Supporters of the dose maxim like to cite Paracelsus who – following the spirit of the Renaissance – adopted this name in lieu of his original name (Philippus Aurelius Theophrastus Bombastus von Hohenheim) approximately 450 years ago. He is credited with the phrase “dosis facit venenum.” By no means does that imply, however, that alternatingly high and low immissions should be expressed as a single mean value to describe a workplace's typical amount of stress (an often-cited justification for the concept of energy equivalence or the dose maxim for the rating of physical environmental stress and toxic substances). A thorough study of Paracelsus' work reveals that his phrase reflects a medical doctor's experience and knowledge of toxicology that medication (the extract of a medicinal plant) in several smaller amounts (the “right dosage”) has healing effects while the same amount administered at once (the dose) could be fatal. This does not suggest that stress, which is repeated daily for years (as work dose) cannot correlate with noticeable effects on the human body, which may even include “wear and tear” on an organ. However, the dose maxim may certainly not be used – following Paracelsus – to legitimize the leveling of variable physical and toxic environmental stress during the course of a workday, whose effects are often hastily equated with those of energy-equivalent continuous stress.
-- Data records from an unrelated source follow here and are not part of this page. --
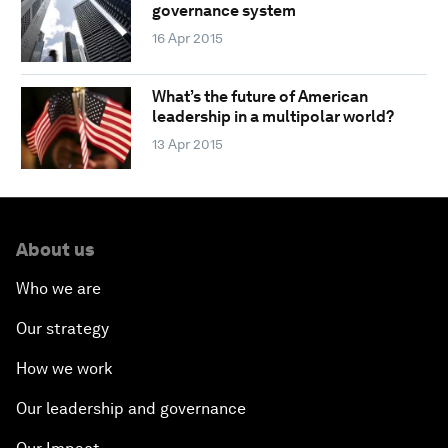
governance system
16 Apr 2015
What’s the future of American
leadership in a multipolar world?
13 Apr 2015
About us
Who we are
Our strategy
How we work
Our leadership and governance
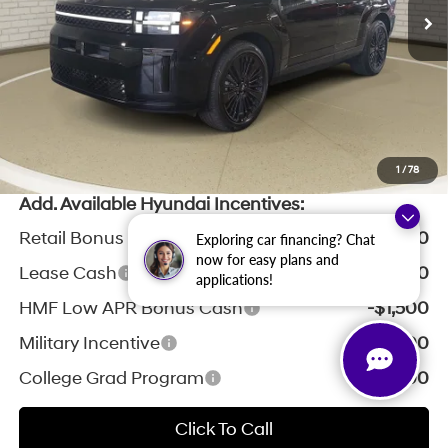
Zeigler Discount:
-$2,596
Michigan Doc Fee:
$280
Electronic Filing Fee:
$24
*Zeigler Price:
$50,733
*Price excludes: tax, title, license, and registration fees.
1
/
78
Add. Available Hyundai Incentives:
Retail Bonus Cash
-$3,000
Exploring car financing? Chat
now for easy plans and
Lease Cash
-$2,250
applications!
HMF Low APR Bonus Cash
-$1,500
Military Incentive
-$500
College Grad Program
-$500
Click To Call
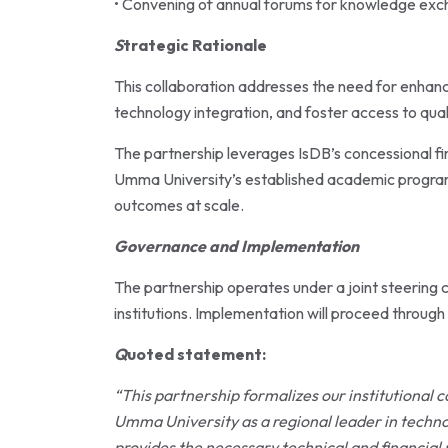
• Convening of annual forums for knowledge exc
S
trategic Rationale
This collaboration addresses the need for enhan
technology integration, and foster access to qua
The partnership leverages IsDB’s concessional fi
Umma University’s established academic programs
outcomes at scale.
Governance and Implementation
The partnership operates under a joint steering
institutions. Implementation will proceed through
Q
uoted statement:
“This partnership formalizes our institutional
Umma University as a regional leader in techn
provides the necessary technical and financial 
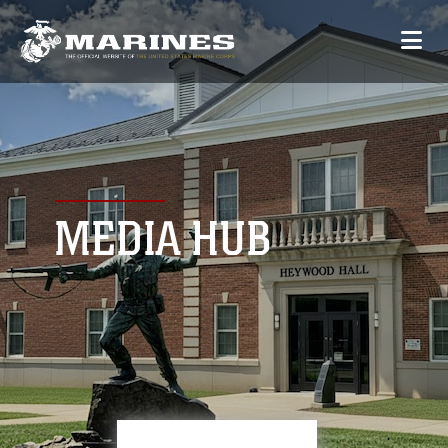
MEDIA HUB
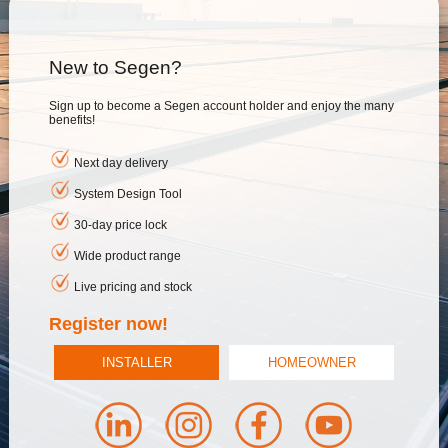
New to Segen?
Sign up to become a Segen account holder and enjoy the many
benefits!
Next day delivery
System Design Tool
30-day price lock
Wide product range
Live pricing and stock
Register now!
INSTALLER
HOMEOWNER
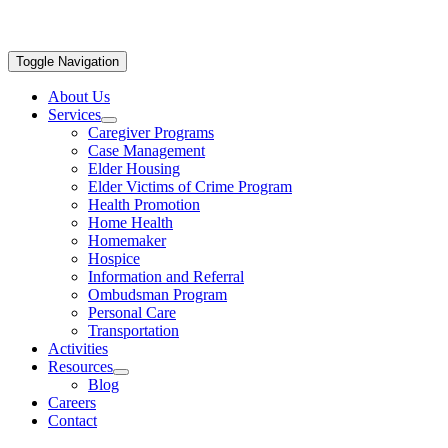
Toggle Navigation
About Us
Services
Caregiver Programs
Case Management
Elder Housing
Elder Victims of Crime Program
Health Promotion
Home Health
Homemaker
Hospice
Information and Referral
Ombudsman Program
Personal Care
Transportation
Activities
Resources
Blog
Careers
Contact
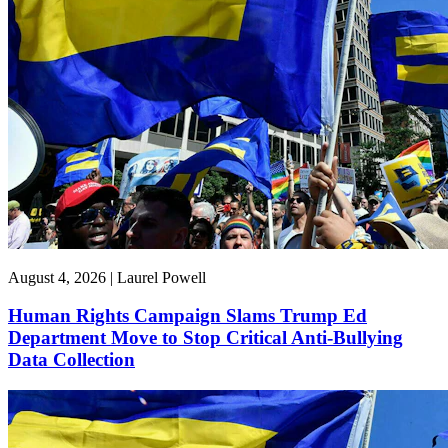
August 4, 2026 | Laurel Powell
Human Rights Campaign Slams Trump Ed
Department Move to Stop Critical Anti-Bullying
Data Collection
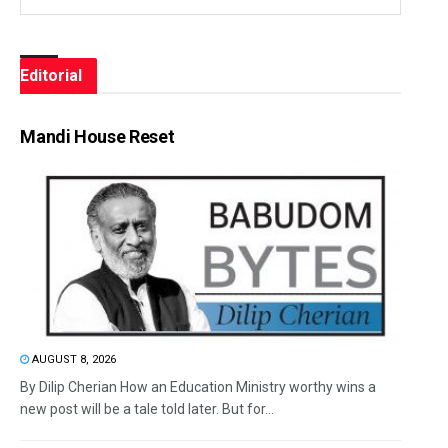
Editorial
Mandi House Reset
AUGUST 8, 2026
By Dilip Cherian How an Education Ministry worthy wins a
new post will be a tale told later. But for...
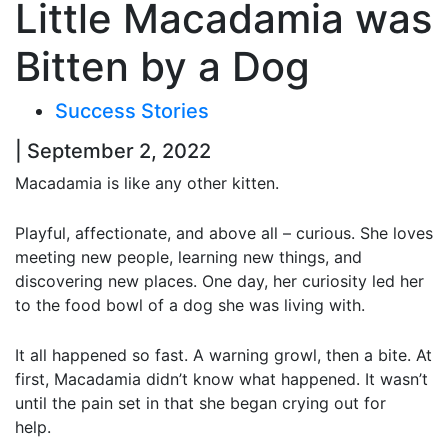
Little Macadamia was
Bitten by a Dog
Success Stories
| September 2, 2022
Macadamia is like any other kitten.
Playful, affectionate, and above all – curious. She loves
meeting new people, learning new things, and
discovering new places. One day, her curiosity led her
to the food bowl of a dog she was living with.
It all happened so fast. A warning growl, then a bite. At
first, Macadamia didn’t know what happened. It wasn’t
until the pain set in that she began crying out for
help.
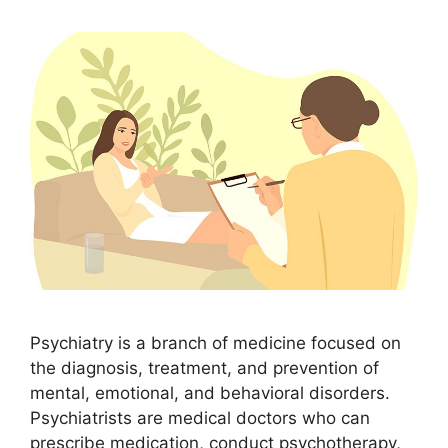
Psychiatry is a branch of medicine focused on
the diagnosis, treatment, and prevention of
mental, emotional, and behavioral disorders.
Psychiatrists are medical doctors who can
prescribe medication, conduct psychotherapy,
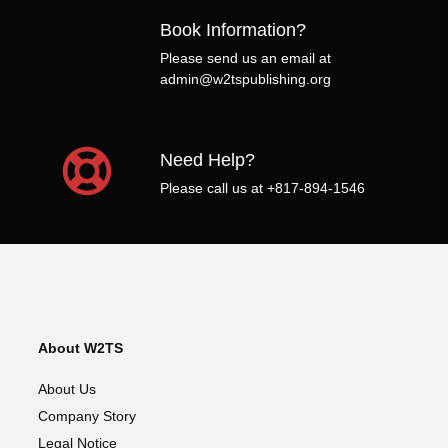
Book Information?
Please send us an email at
admin@w2tspublishing.org
Need Help?
Please call us at +817-894-1546
About W2TS
About Us
Company Story
Legal Notice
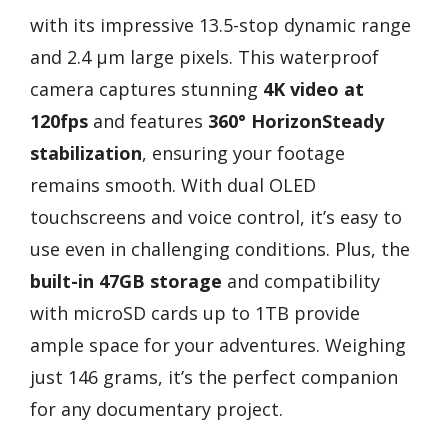
with its impressive 13.5-stop dynamic range
and 2.4 µm large pixels. This waterproof
camera captures stunning
4K video at
120fps
and features
360° HorizonSteady
stabilization
, ensuring your footage
remains smooth. With dual OLED
touchscreens and voice control, it’s easy to
use even in challenging conditions. Plus, the
built-in 47GB storage
and compatibility
with microSD cards up to 1TB provide
ample space for your adventures. Weighing
just 146 grams, it’s the perfect companion
for any documentary project.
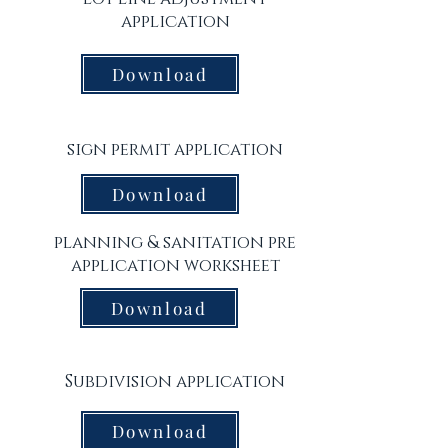
application
Download
sign permit application
Download
planning & sanitation pre
application worksheet
Download
Subdivision application
Download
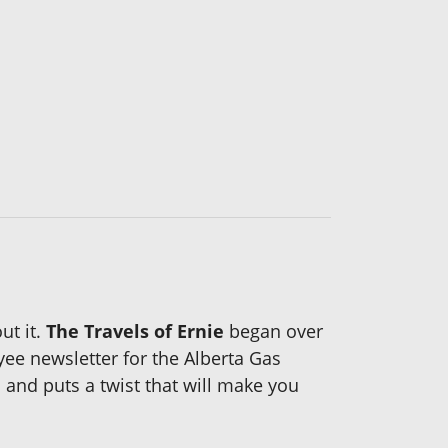
ut it.
The Travels of Ernie
began over
yee newsletter for the Alberta Gas
 and puts a twist that will make you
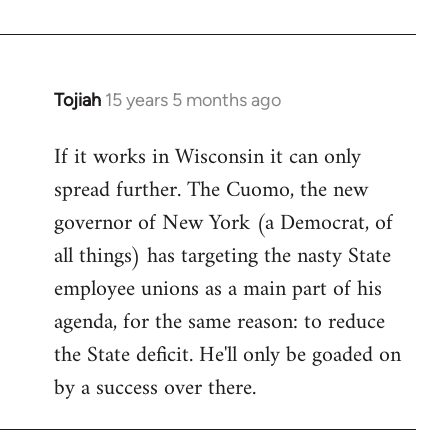
Welcome
by
libcom.org
Tojiah
15 years 5 months ago
In
reply
If it works in Wisconsin it can only
to
spread further. The Cuomo, the new
Welcome
by
governor of New York (a Democrat, of
libcom.org
all things) has targeting the nasty State
employee unions as a main part of his
agenda, for the same reason: to reduce
the State deficit. He'll only be goaded on
by a success over there.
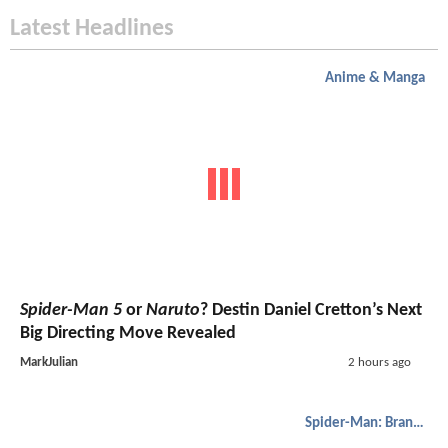
Latest Headlines
Anime & Manga
Spider-Man 5
or
Naruto
? Destin Daniel Cretton’s Next
Big Directing Move Revealed
MarkJulian
2 hours ago
Spider-Man: Brand New Day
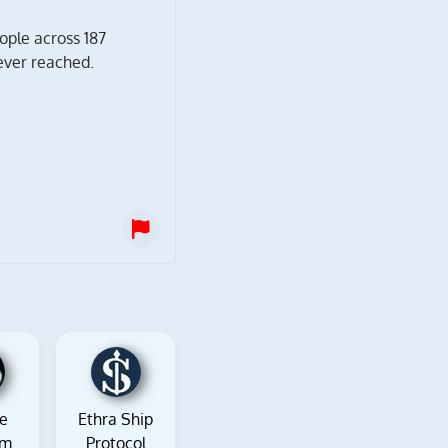
ople across 187
ever reached.
re
Ethra Ship
om
Protocol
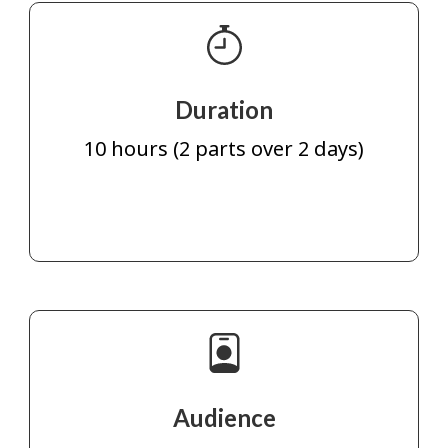
Duration
10 hours (2 parts over 2 days)
Audience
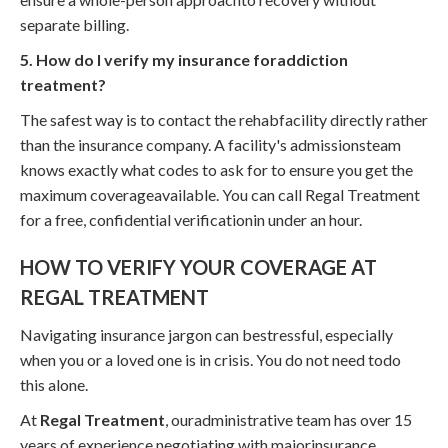
separate billing.
5. How do I verify my insurance foraddiction
treatment?
The safest way is to contact the rehabfacility directly rather
than the insurance company. A facility's admissionsteam
knows exactly what codes to ask for to ensure you get the
maximum coverageavailable. You can call Regal Treatment
for a free, confidential verificationin under an hour.
HOW TO VERIFY YOUR COVERAGE AT
REGAL TREATMENT
Navigating insurance jargon can bestressful, especially
when you or a loved one is in crisis. You do not need todo
this alone.
At
Regal Treatment
, ouradministrative team has over 15
years of experience negotiating with majorinsurance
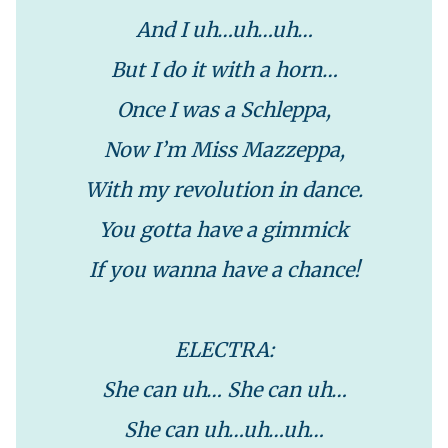
And I uh…uh…uh…
But I do it with a horn…
Once I was a Schleppa,
Now I’m Miss Mazzeppa,
With my revolution in dance.
You gotta have a gimmick
If you wanna have a chance!
ELECTRA:
She can uh… She can uh…
She can uh…uh…uh…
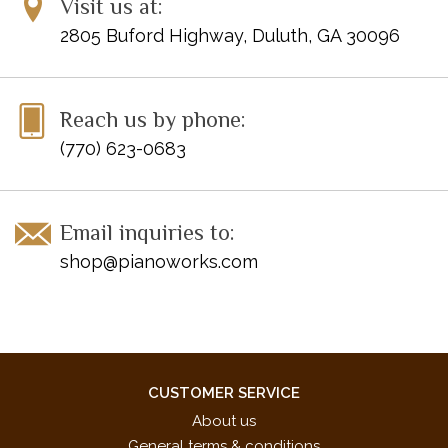
Visit us at:
Mean
2805 Buford Highway, Duluth, GA 30096
Mine
Never Grow Up
Sparks Fly
Speak Now
Reach us by phone:
The Story Of Us
(770) 623-0683
Email inquiries to:
shop@pianoworks.com
CUSTOMER SERVICE
About us
General terms & conditions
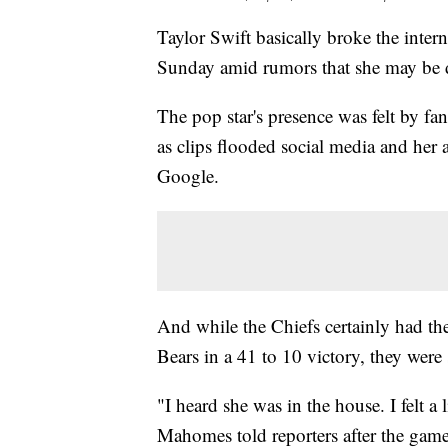
Taylor Swift basically broke the inte
Sunday amid rumors that she may be d
The pop star's presence was felt by fa
as clips flooded social media and her
Google.
And while the Chiefs certainly had th
Bears in a 41 to 10 victory, they were 
"I heard she was in the house. I felt a l
Mahomes told reporters after the gam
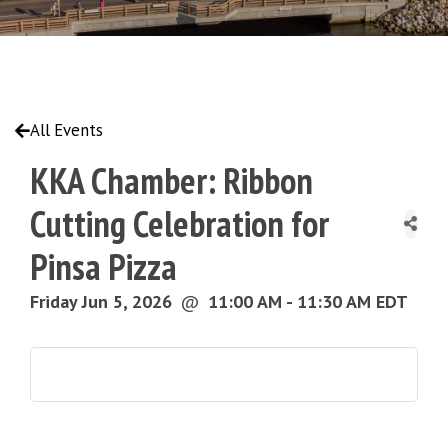
All Events
KKA Chamber: Ribbon
Cutting Celebration for
Pinsa Pizza
Friday Jun 5, 2026
@
11:00 AM - 11:30 AM EDT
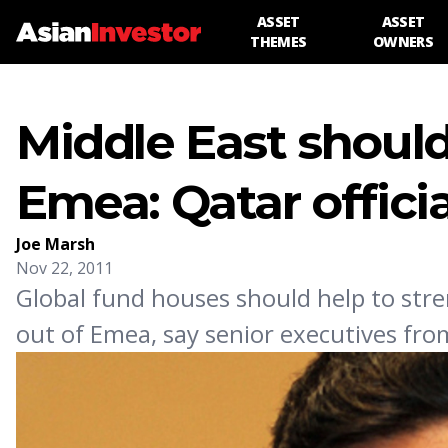
ASSET
ASSET
THEMES
OWNERS
Middle East should
Emea: Qatar officia
Joe Marsh
Nov 22, 2011
Global fund houses should help to stre
out of Emea, say senior executives fro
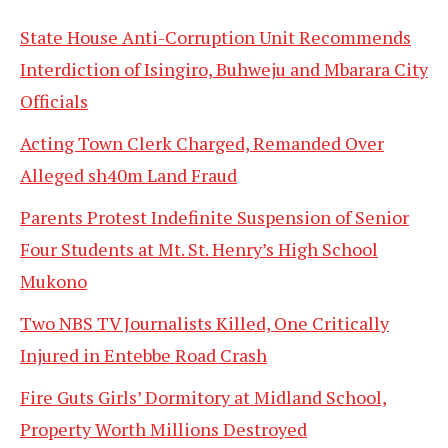
State House Anti-Corruption Unit Recommends
Interdiction of Isingiro, Buhweju and Mbarara City
Officials
Acting Town Clerk Charged, Remanded Over
Alleged sh40m Land Fraud
Parents Protest Indefinite Suspension of Senior
Four Students at Mt. St. Henry’s High School
Mukono
Two NBS TV Journalists Killed, One Critically
Injured in Entebbe Road Crash
Fire Guts Girls’ Dormitory at Midland School,
Property Worth Millions Destroyed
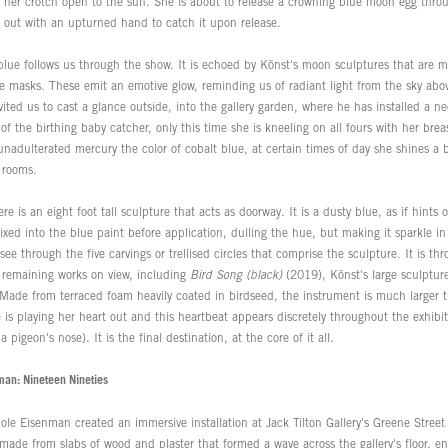
h her crotch open to the sun. She is about to release a crowning blue moon egg throu
 out with an upturned hand to catch it upon release.
blue follows us through the show. It is echoed by Könst's moon sculptures that are m
 masks. These emit an emotive glow, reminding us of radiant light from the sky above
nvited us to cast a glance outside, into the gallery garden, where he has installed a n
of the birthing baby catcher, only this time she is kneeling on all fours with her bre
adulterated mercury the color of cobalt blue, at certain times of day she shines a b
s rooms.
ere is an eight foot tall sculpture that acts as doorway. It is a dusty blue, as if hints
xed into the blue paint before application, dulling the hue, but making it sparkle i
 see through the five carvings or trellised circles that comprise the sculpture. It is th
e remaining works on view, including
Bird Song (black)
(2019), Könst's large sculpture
Made from terraced foam heavily coated in birdseed, the instrument is much larger 
e is playing her heart out and this heartbeat appears discretely throughout the exhibi
 pigeon's nose). It is the final destination, at the core of it all.
man: Nineteen Nineties
le Eisenman created an immersive installation at Jack Tilton Gallery's Greene Street
ade from slabs of wood and plaster that formed a wave across the gallery's floor, en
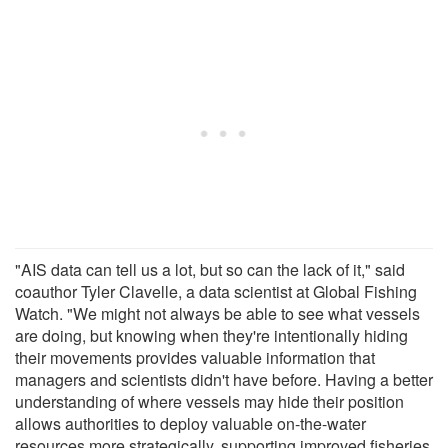
"AIS data can tell us a lot, but so can the lack of it," said
coauthor Tyler Clavelle, a data scientist at Global Fishing
Watch. "We might not always be able to see what vessels
are doing, but knowing when they're intentionally hiding
their movements provides valuable information that
managers and scientists didn't have before. Having a better
understanding of where vessels may hide their position
allows authorities to deploy valuable on-the-water
resources more strategically, supporting improved fisheries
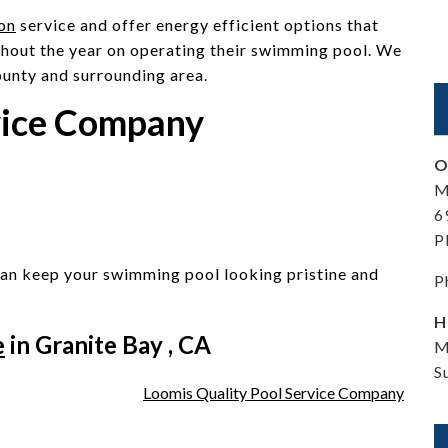
ion
service and offer energy efficient options that
hout the year on operating their swimming pool. We
ounty and surrounding area.
vice Company
O
M
6
P
an keep your swimming pool looking pristine and
P
H
e
in Granite Bay , CA
M
S
Loomis Quality Pool Service Company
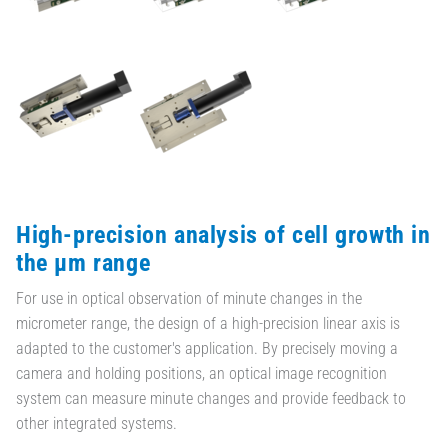
High-precision analysis of cell growth in
the µm range
For use in optical observation of minute changes in the
micrometer range, the design of a high-precision linear axis is
adapted to the customer's application. By precisely moving a
camera and holding positions, an optical image recognition
system can measure minute changes and provide feedback to
other integrated systems.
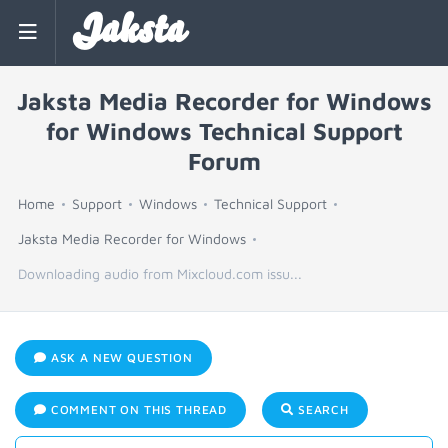
Jaksta
Jaksta Media Recorder for Windows
for Windows Technical Support
Forum
Home
Support
Windows
Technical Support
Jaksta Media Recorder for Windows
Downloading audio from Mixcloud.com issu...
ASK A NEW QUESTION
COMMENT ON THIS THREAD
SEARCH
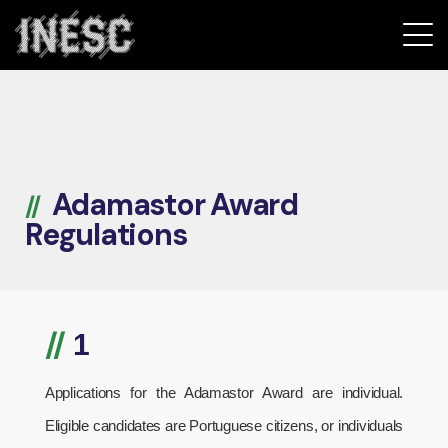
INESC
Adamastor Award
Regulations
//
1
Applications for the Adamastor Award are individual.
Eligible candidates are Portuguese citizens, or individuals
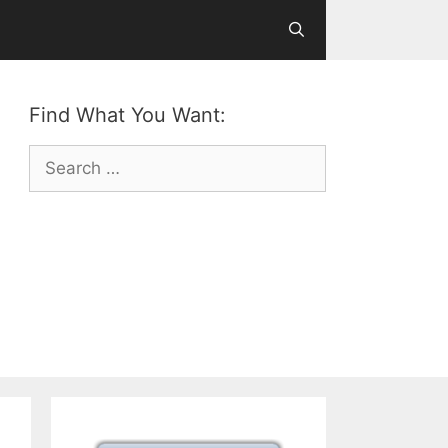
Find What You Want:
Search
for:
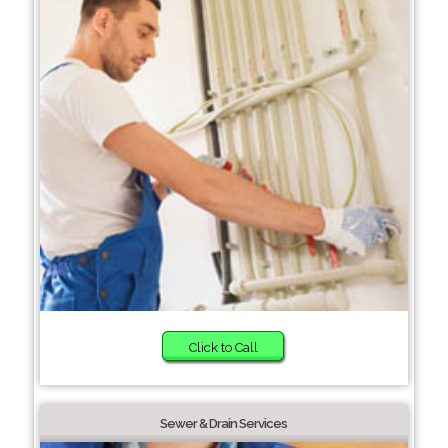
Click to Call
Sewer & Drain Services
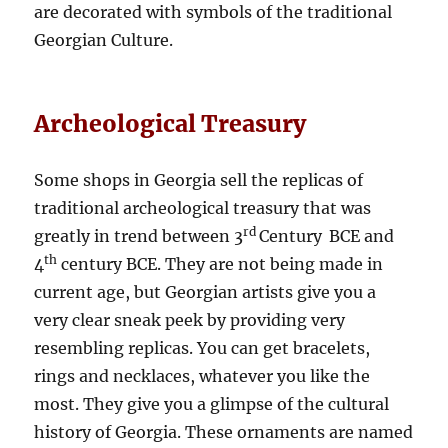
are decorated with symbols of the traditional
Georgian Culture.
Archeological Treasury
Some shops in Georgia sell the replicas of
traditional archeological treasury that was
rd
greatly in trend between 3
Century
BCE and
th
4
century BCE. They are not being made in
current age, but Georgian artists give you a
very clear sneak peek by providing very
resembling replicas. You can get bracelets,
rings and necklaces, whatever you like the
most. They give you a glimpse of the cultural
history of Georgia. These ornaments are named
In order to live up to the claim that work protection is based on the human body, the presented unambiguous, statistically significant experimental results regarding the vastly different “physiological costs” of, e.g., continuous noise and impulse noise must effect changes in the way they are rated. In the area of occupational health and safety, it would be irresponsible to take the convenient position of limiting the assessment of stress to the physical aspects while ignoring the fact that human beings react to exposures according to physiological and psychological characteristics rather than “function” according to the laws of physics as they apply to dead matter. Thus, ergonomics and occupational medicine must insist vehemently on the inclusion of current knowledge regarding short- and long-term effects of stress on the human body in rules and regulations of occupational health and safety.
I wish to extend my sincere thanks to Ms. Jenny Deter Gritsch who did a great job in translating large parts of this book from German into English.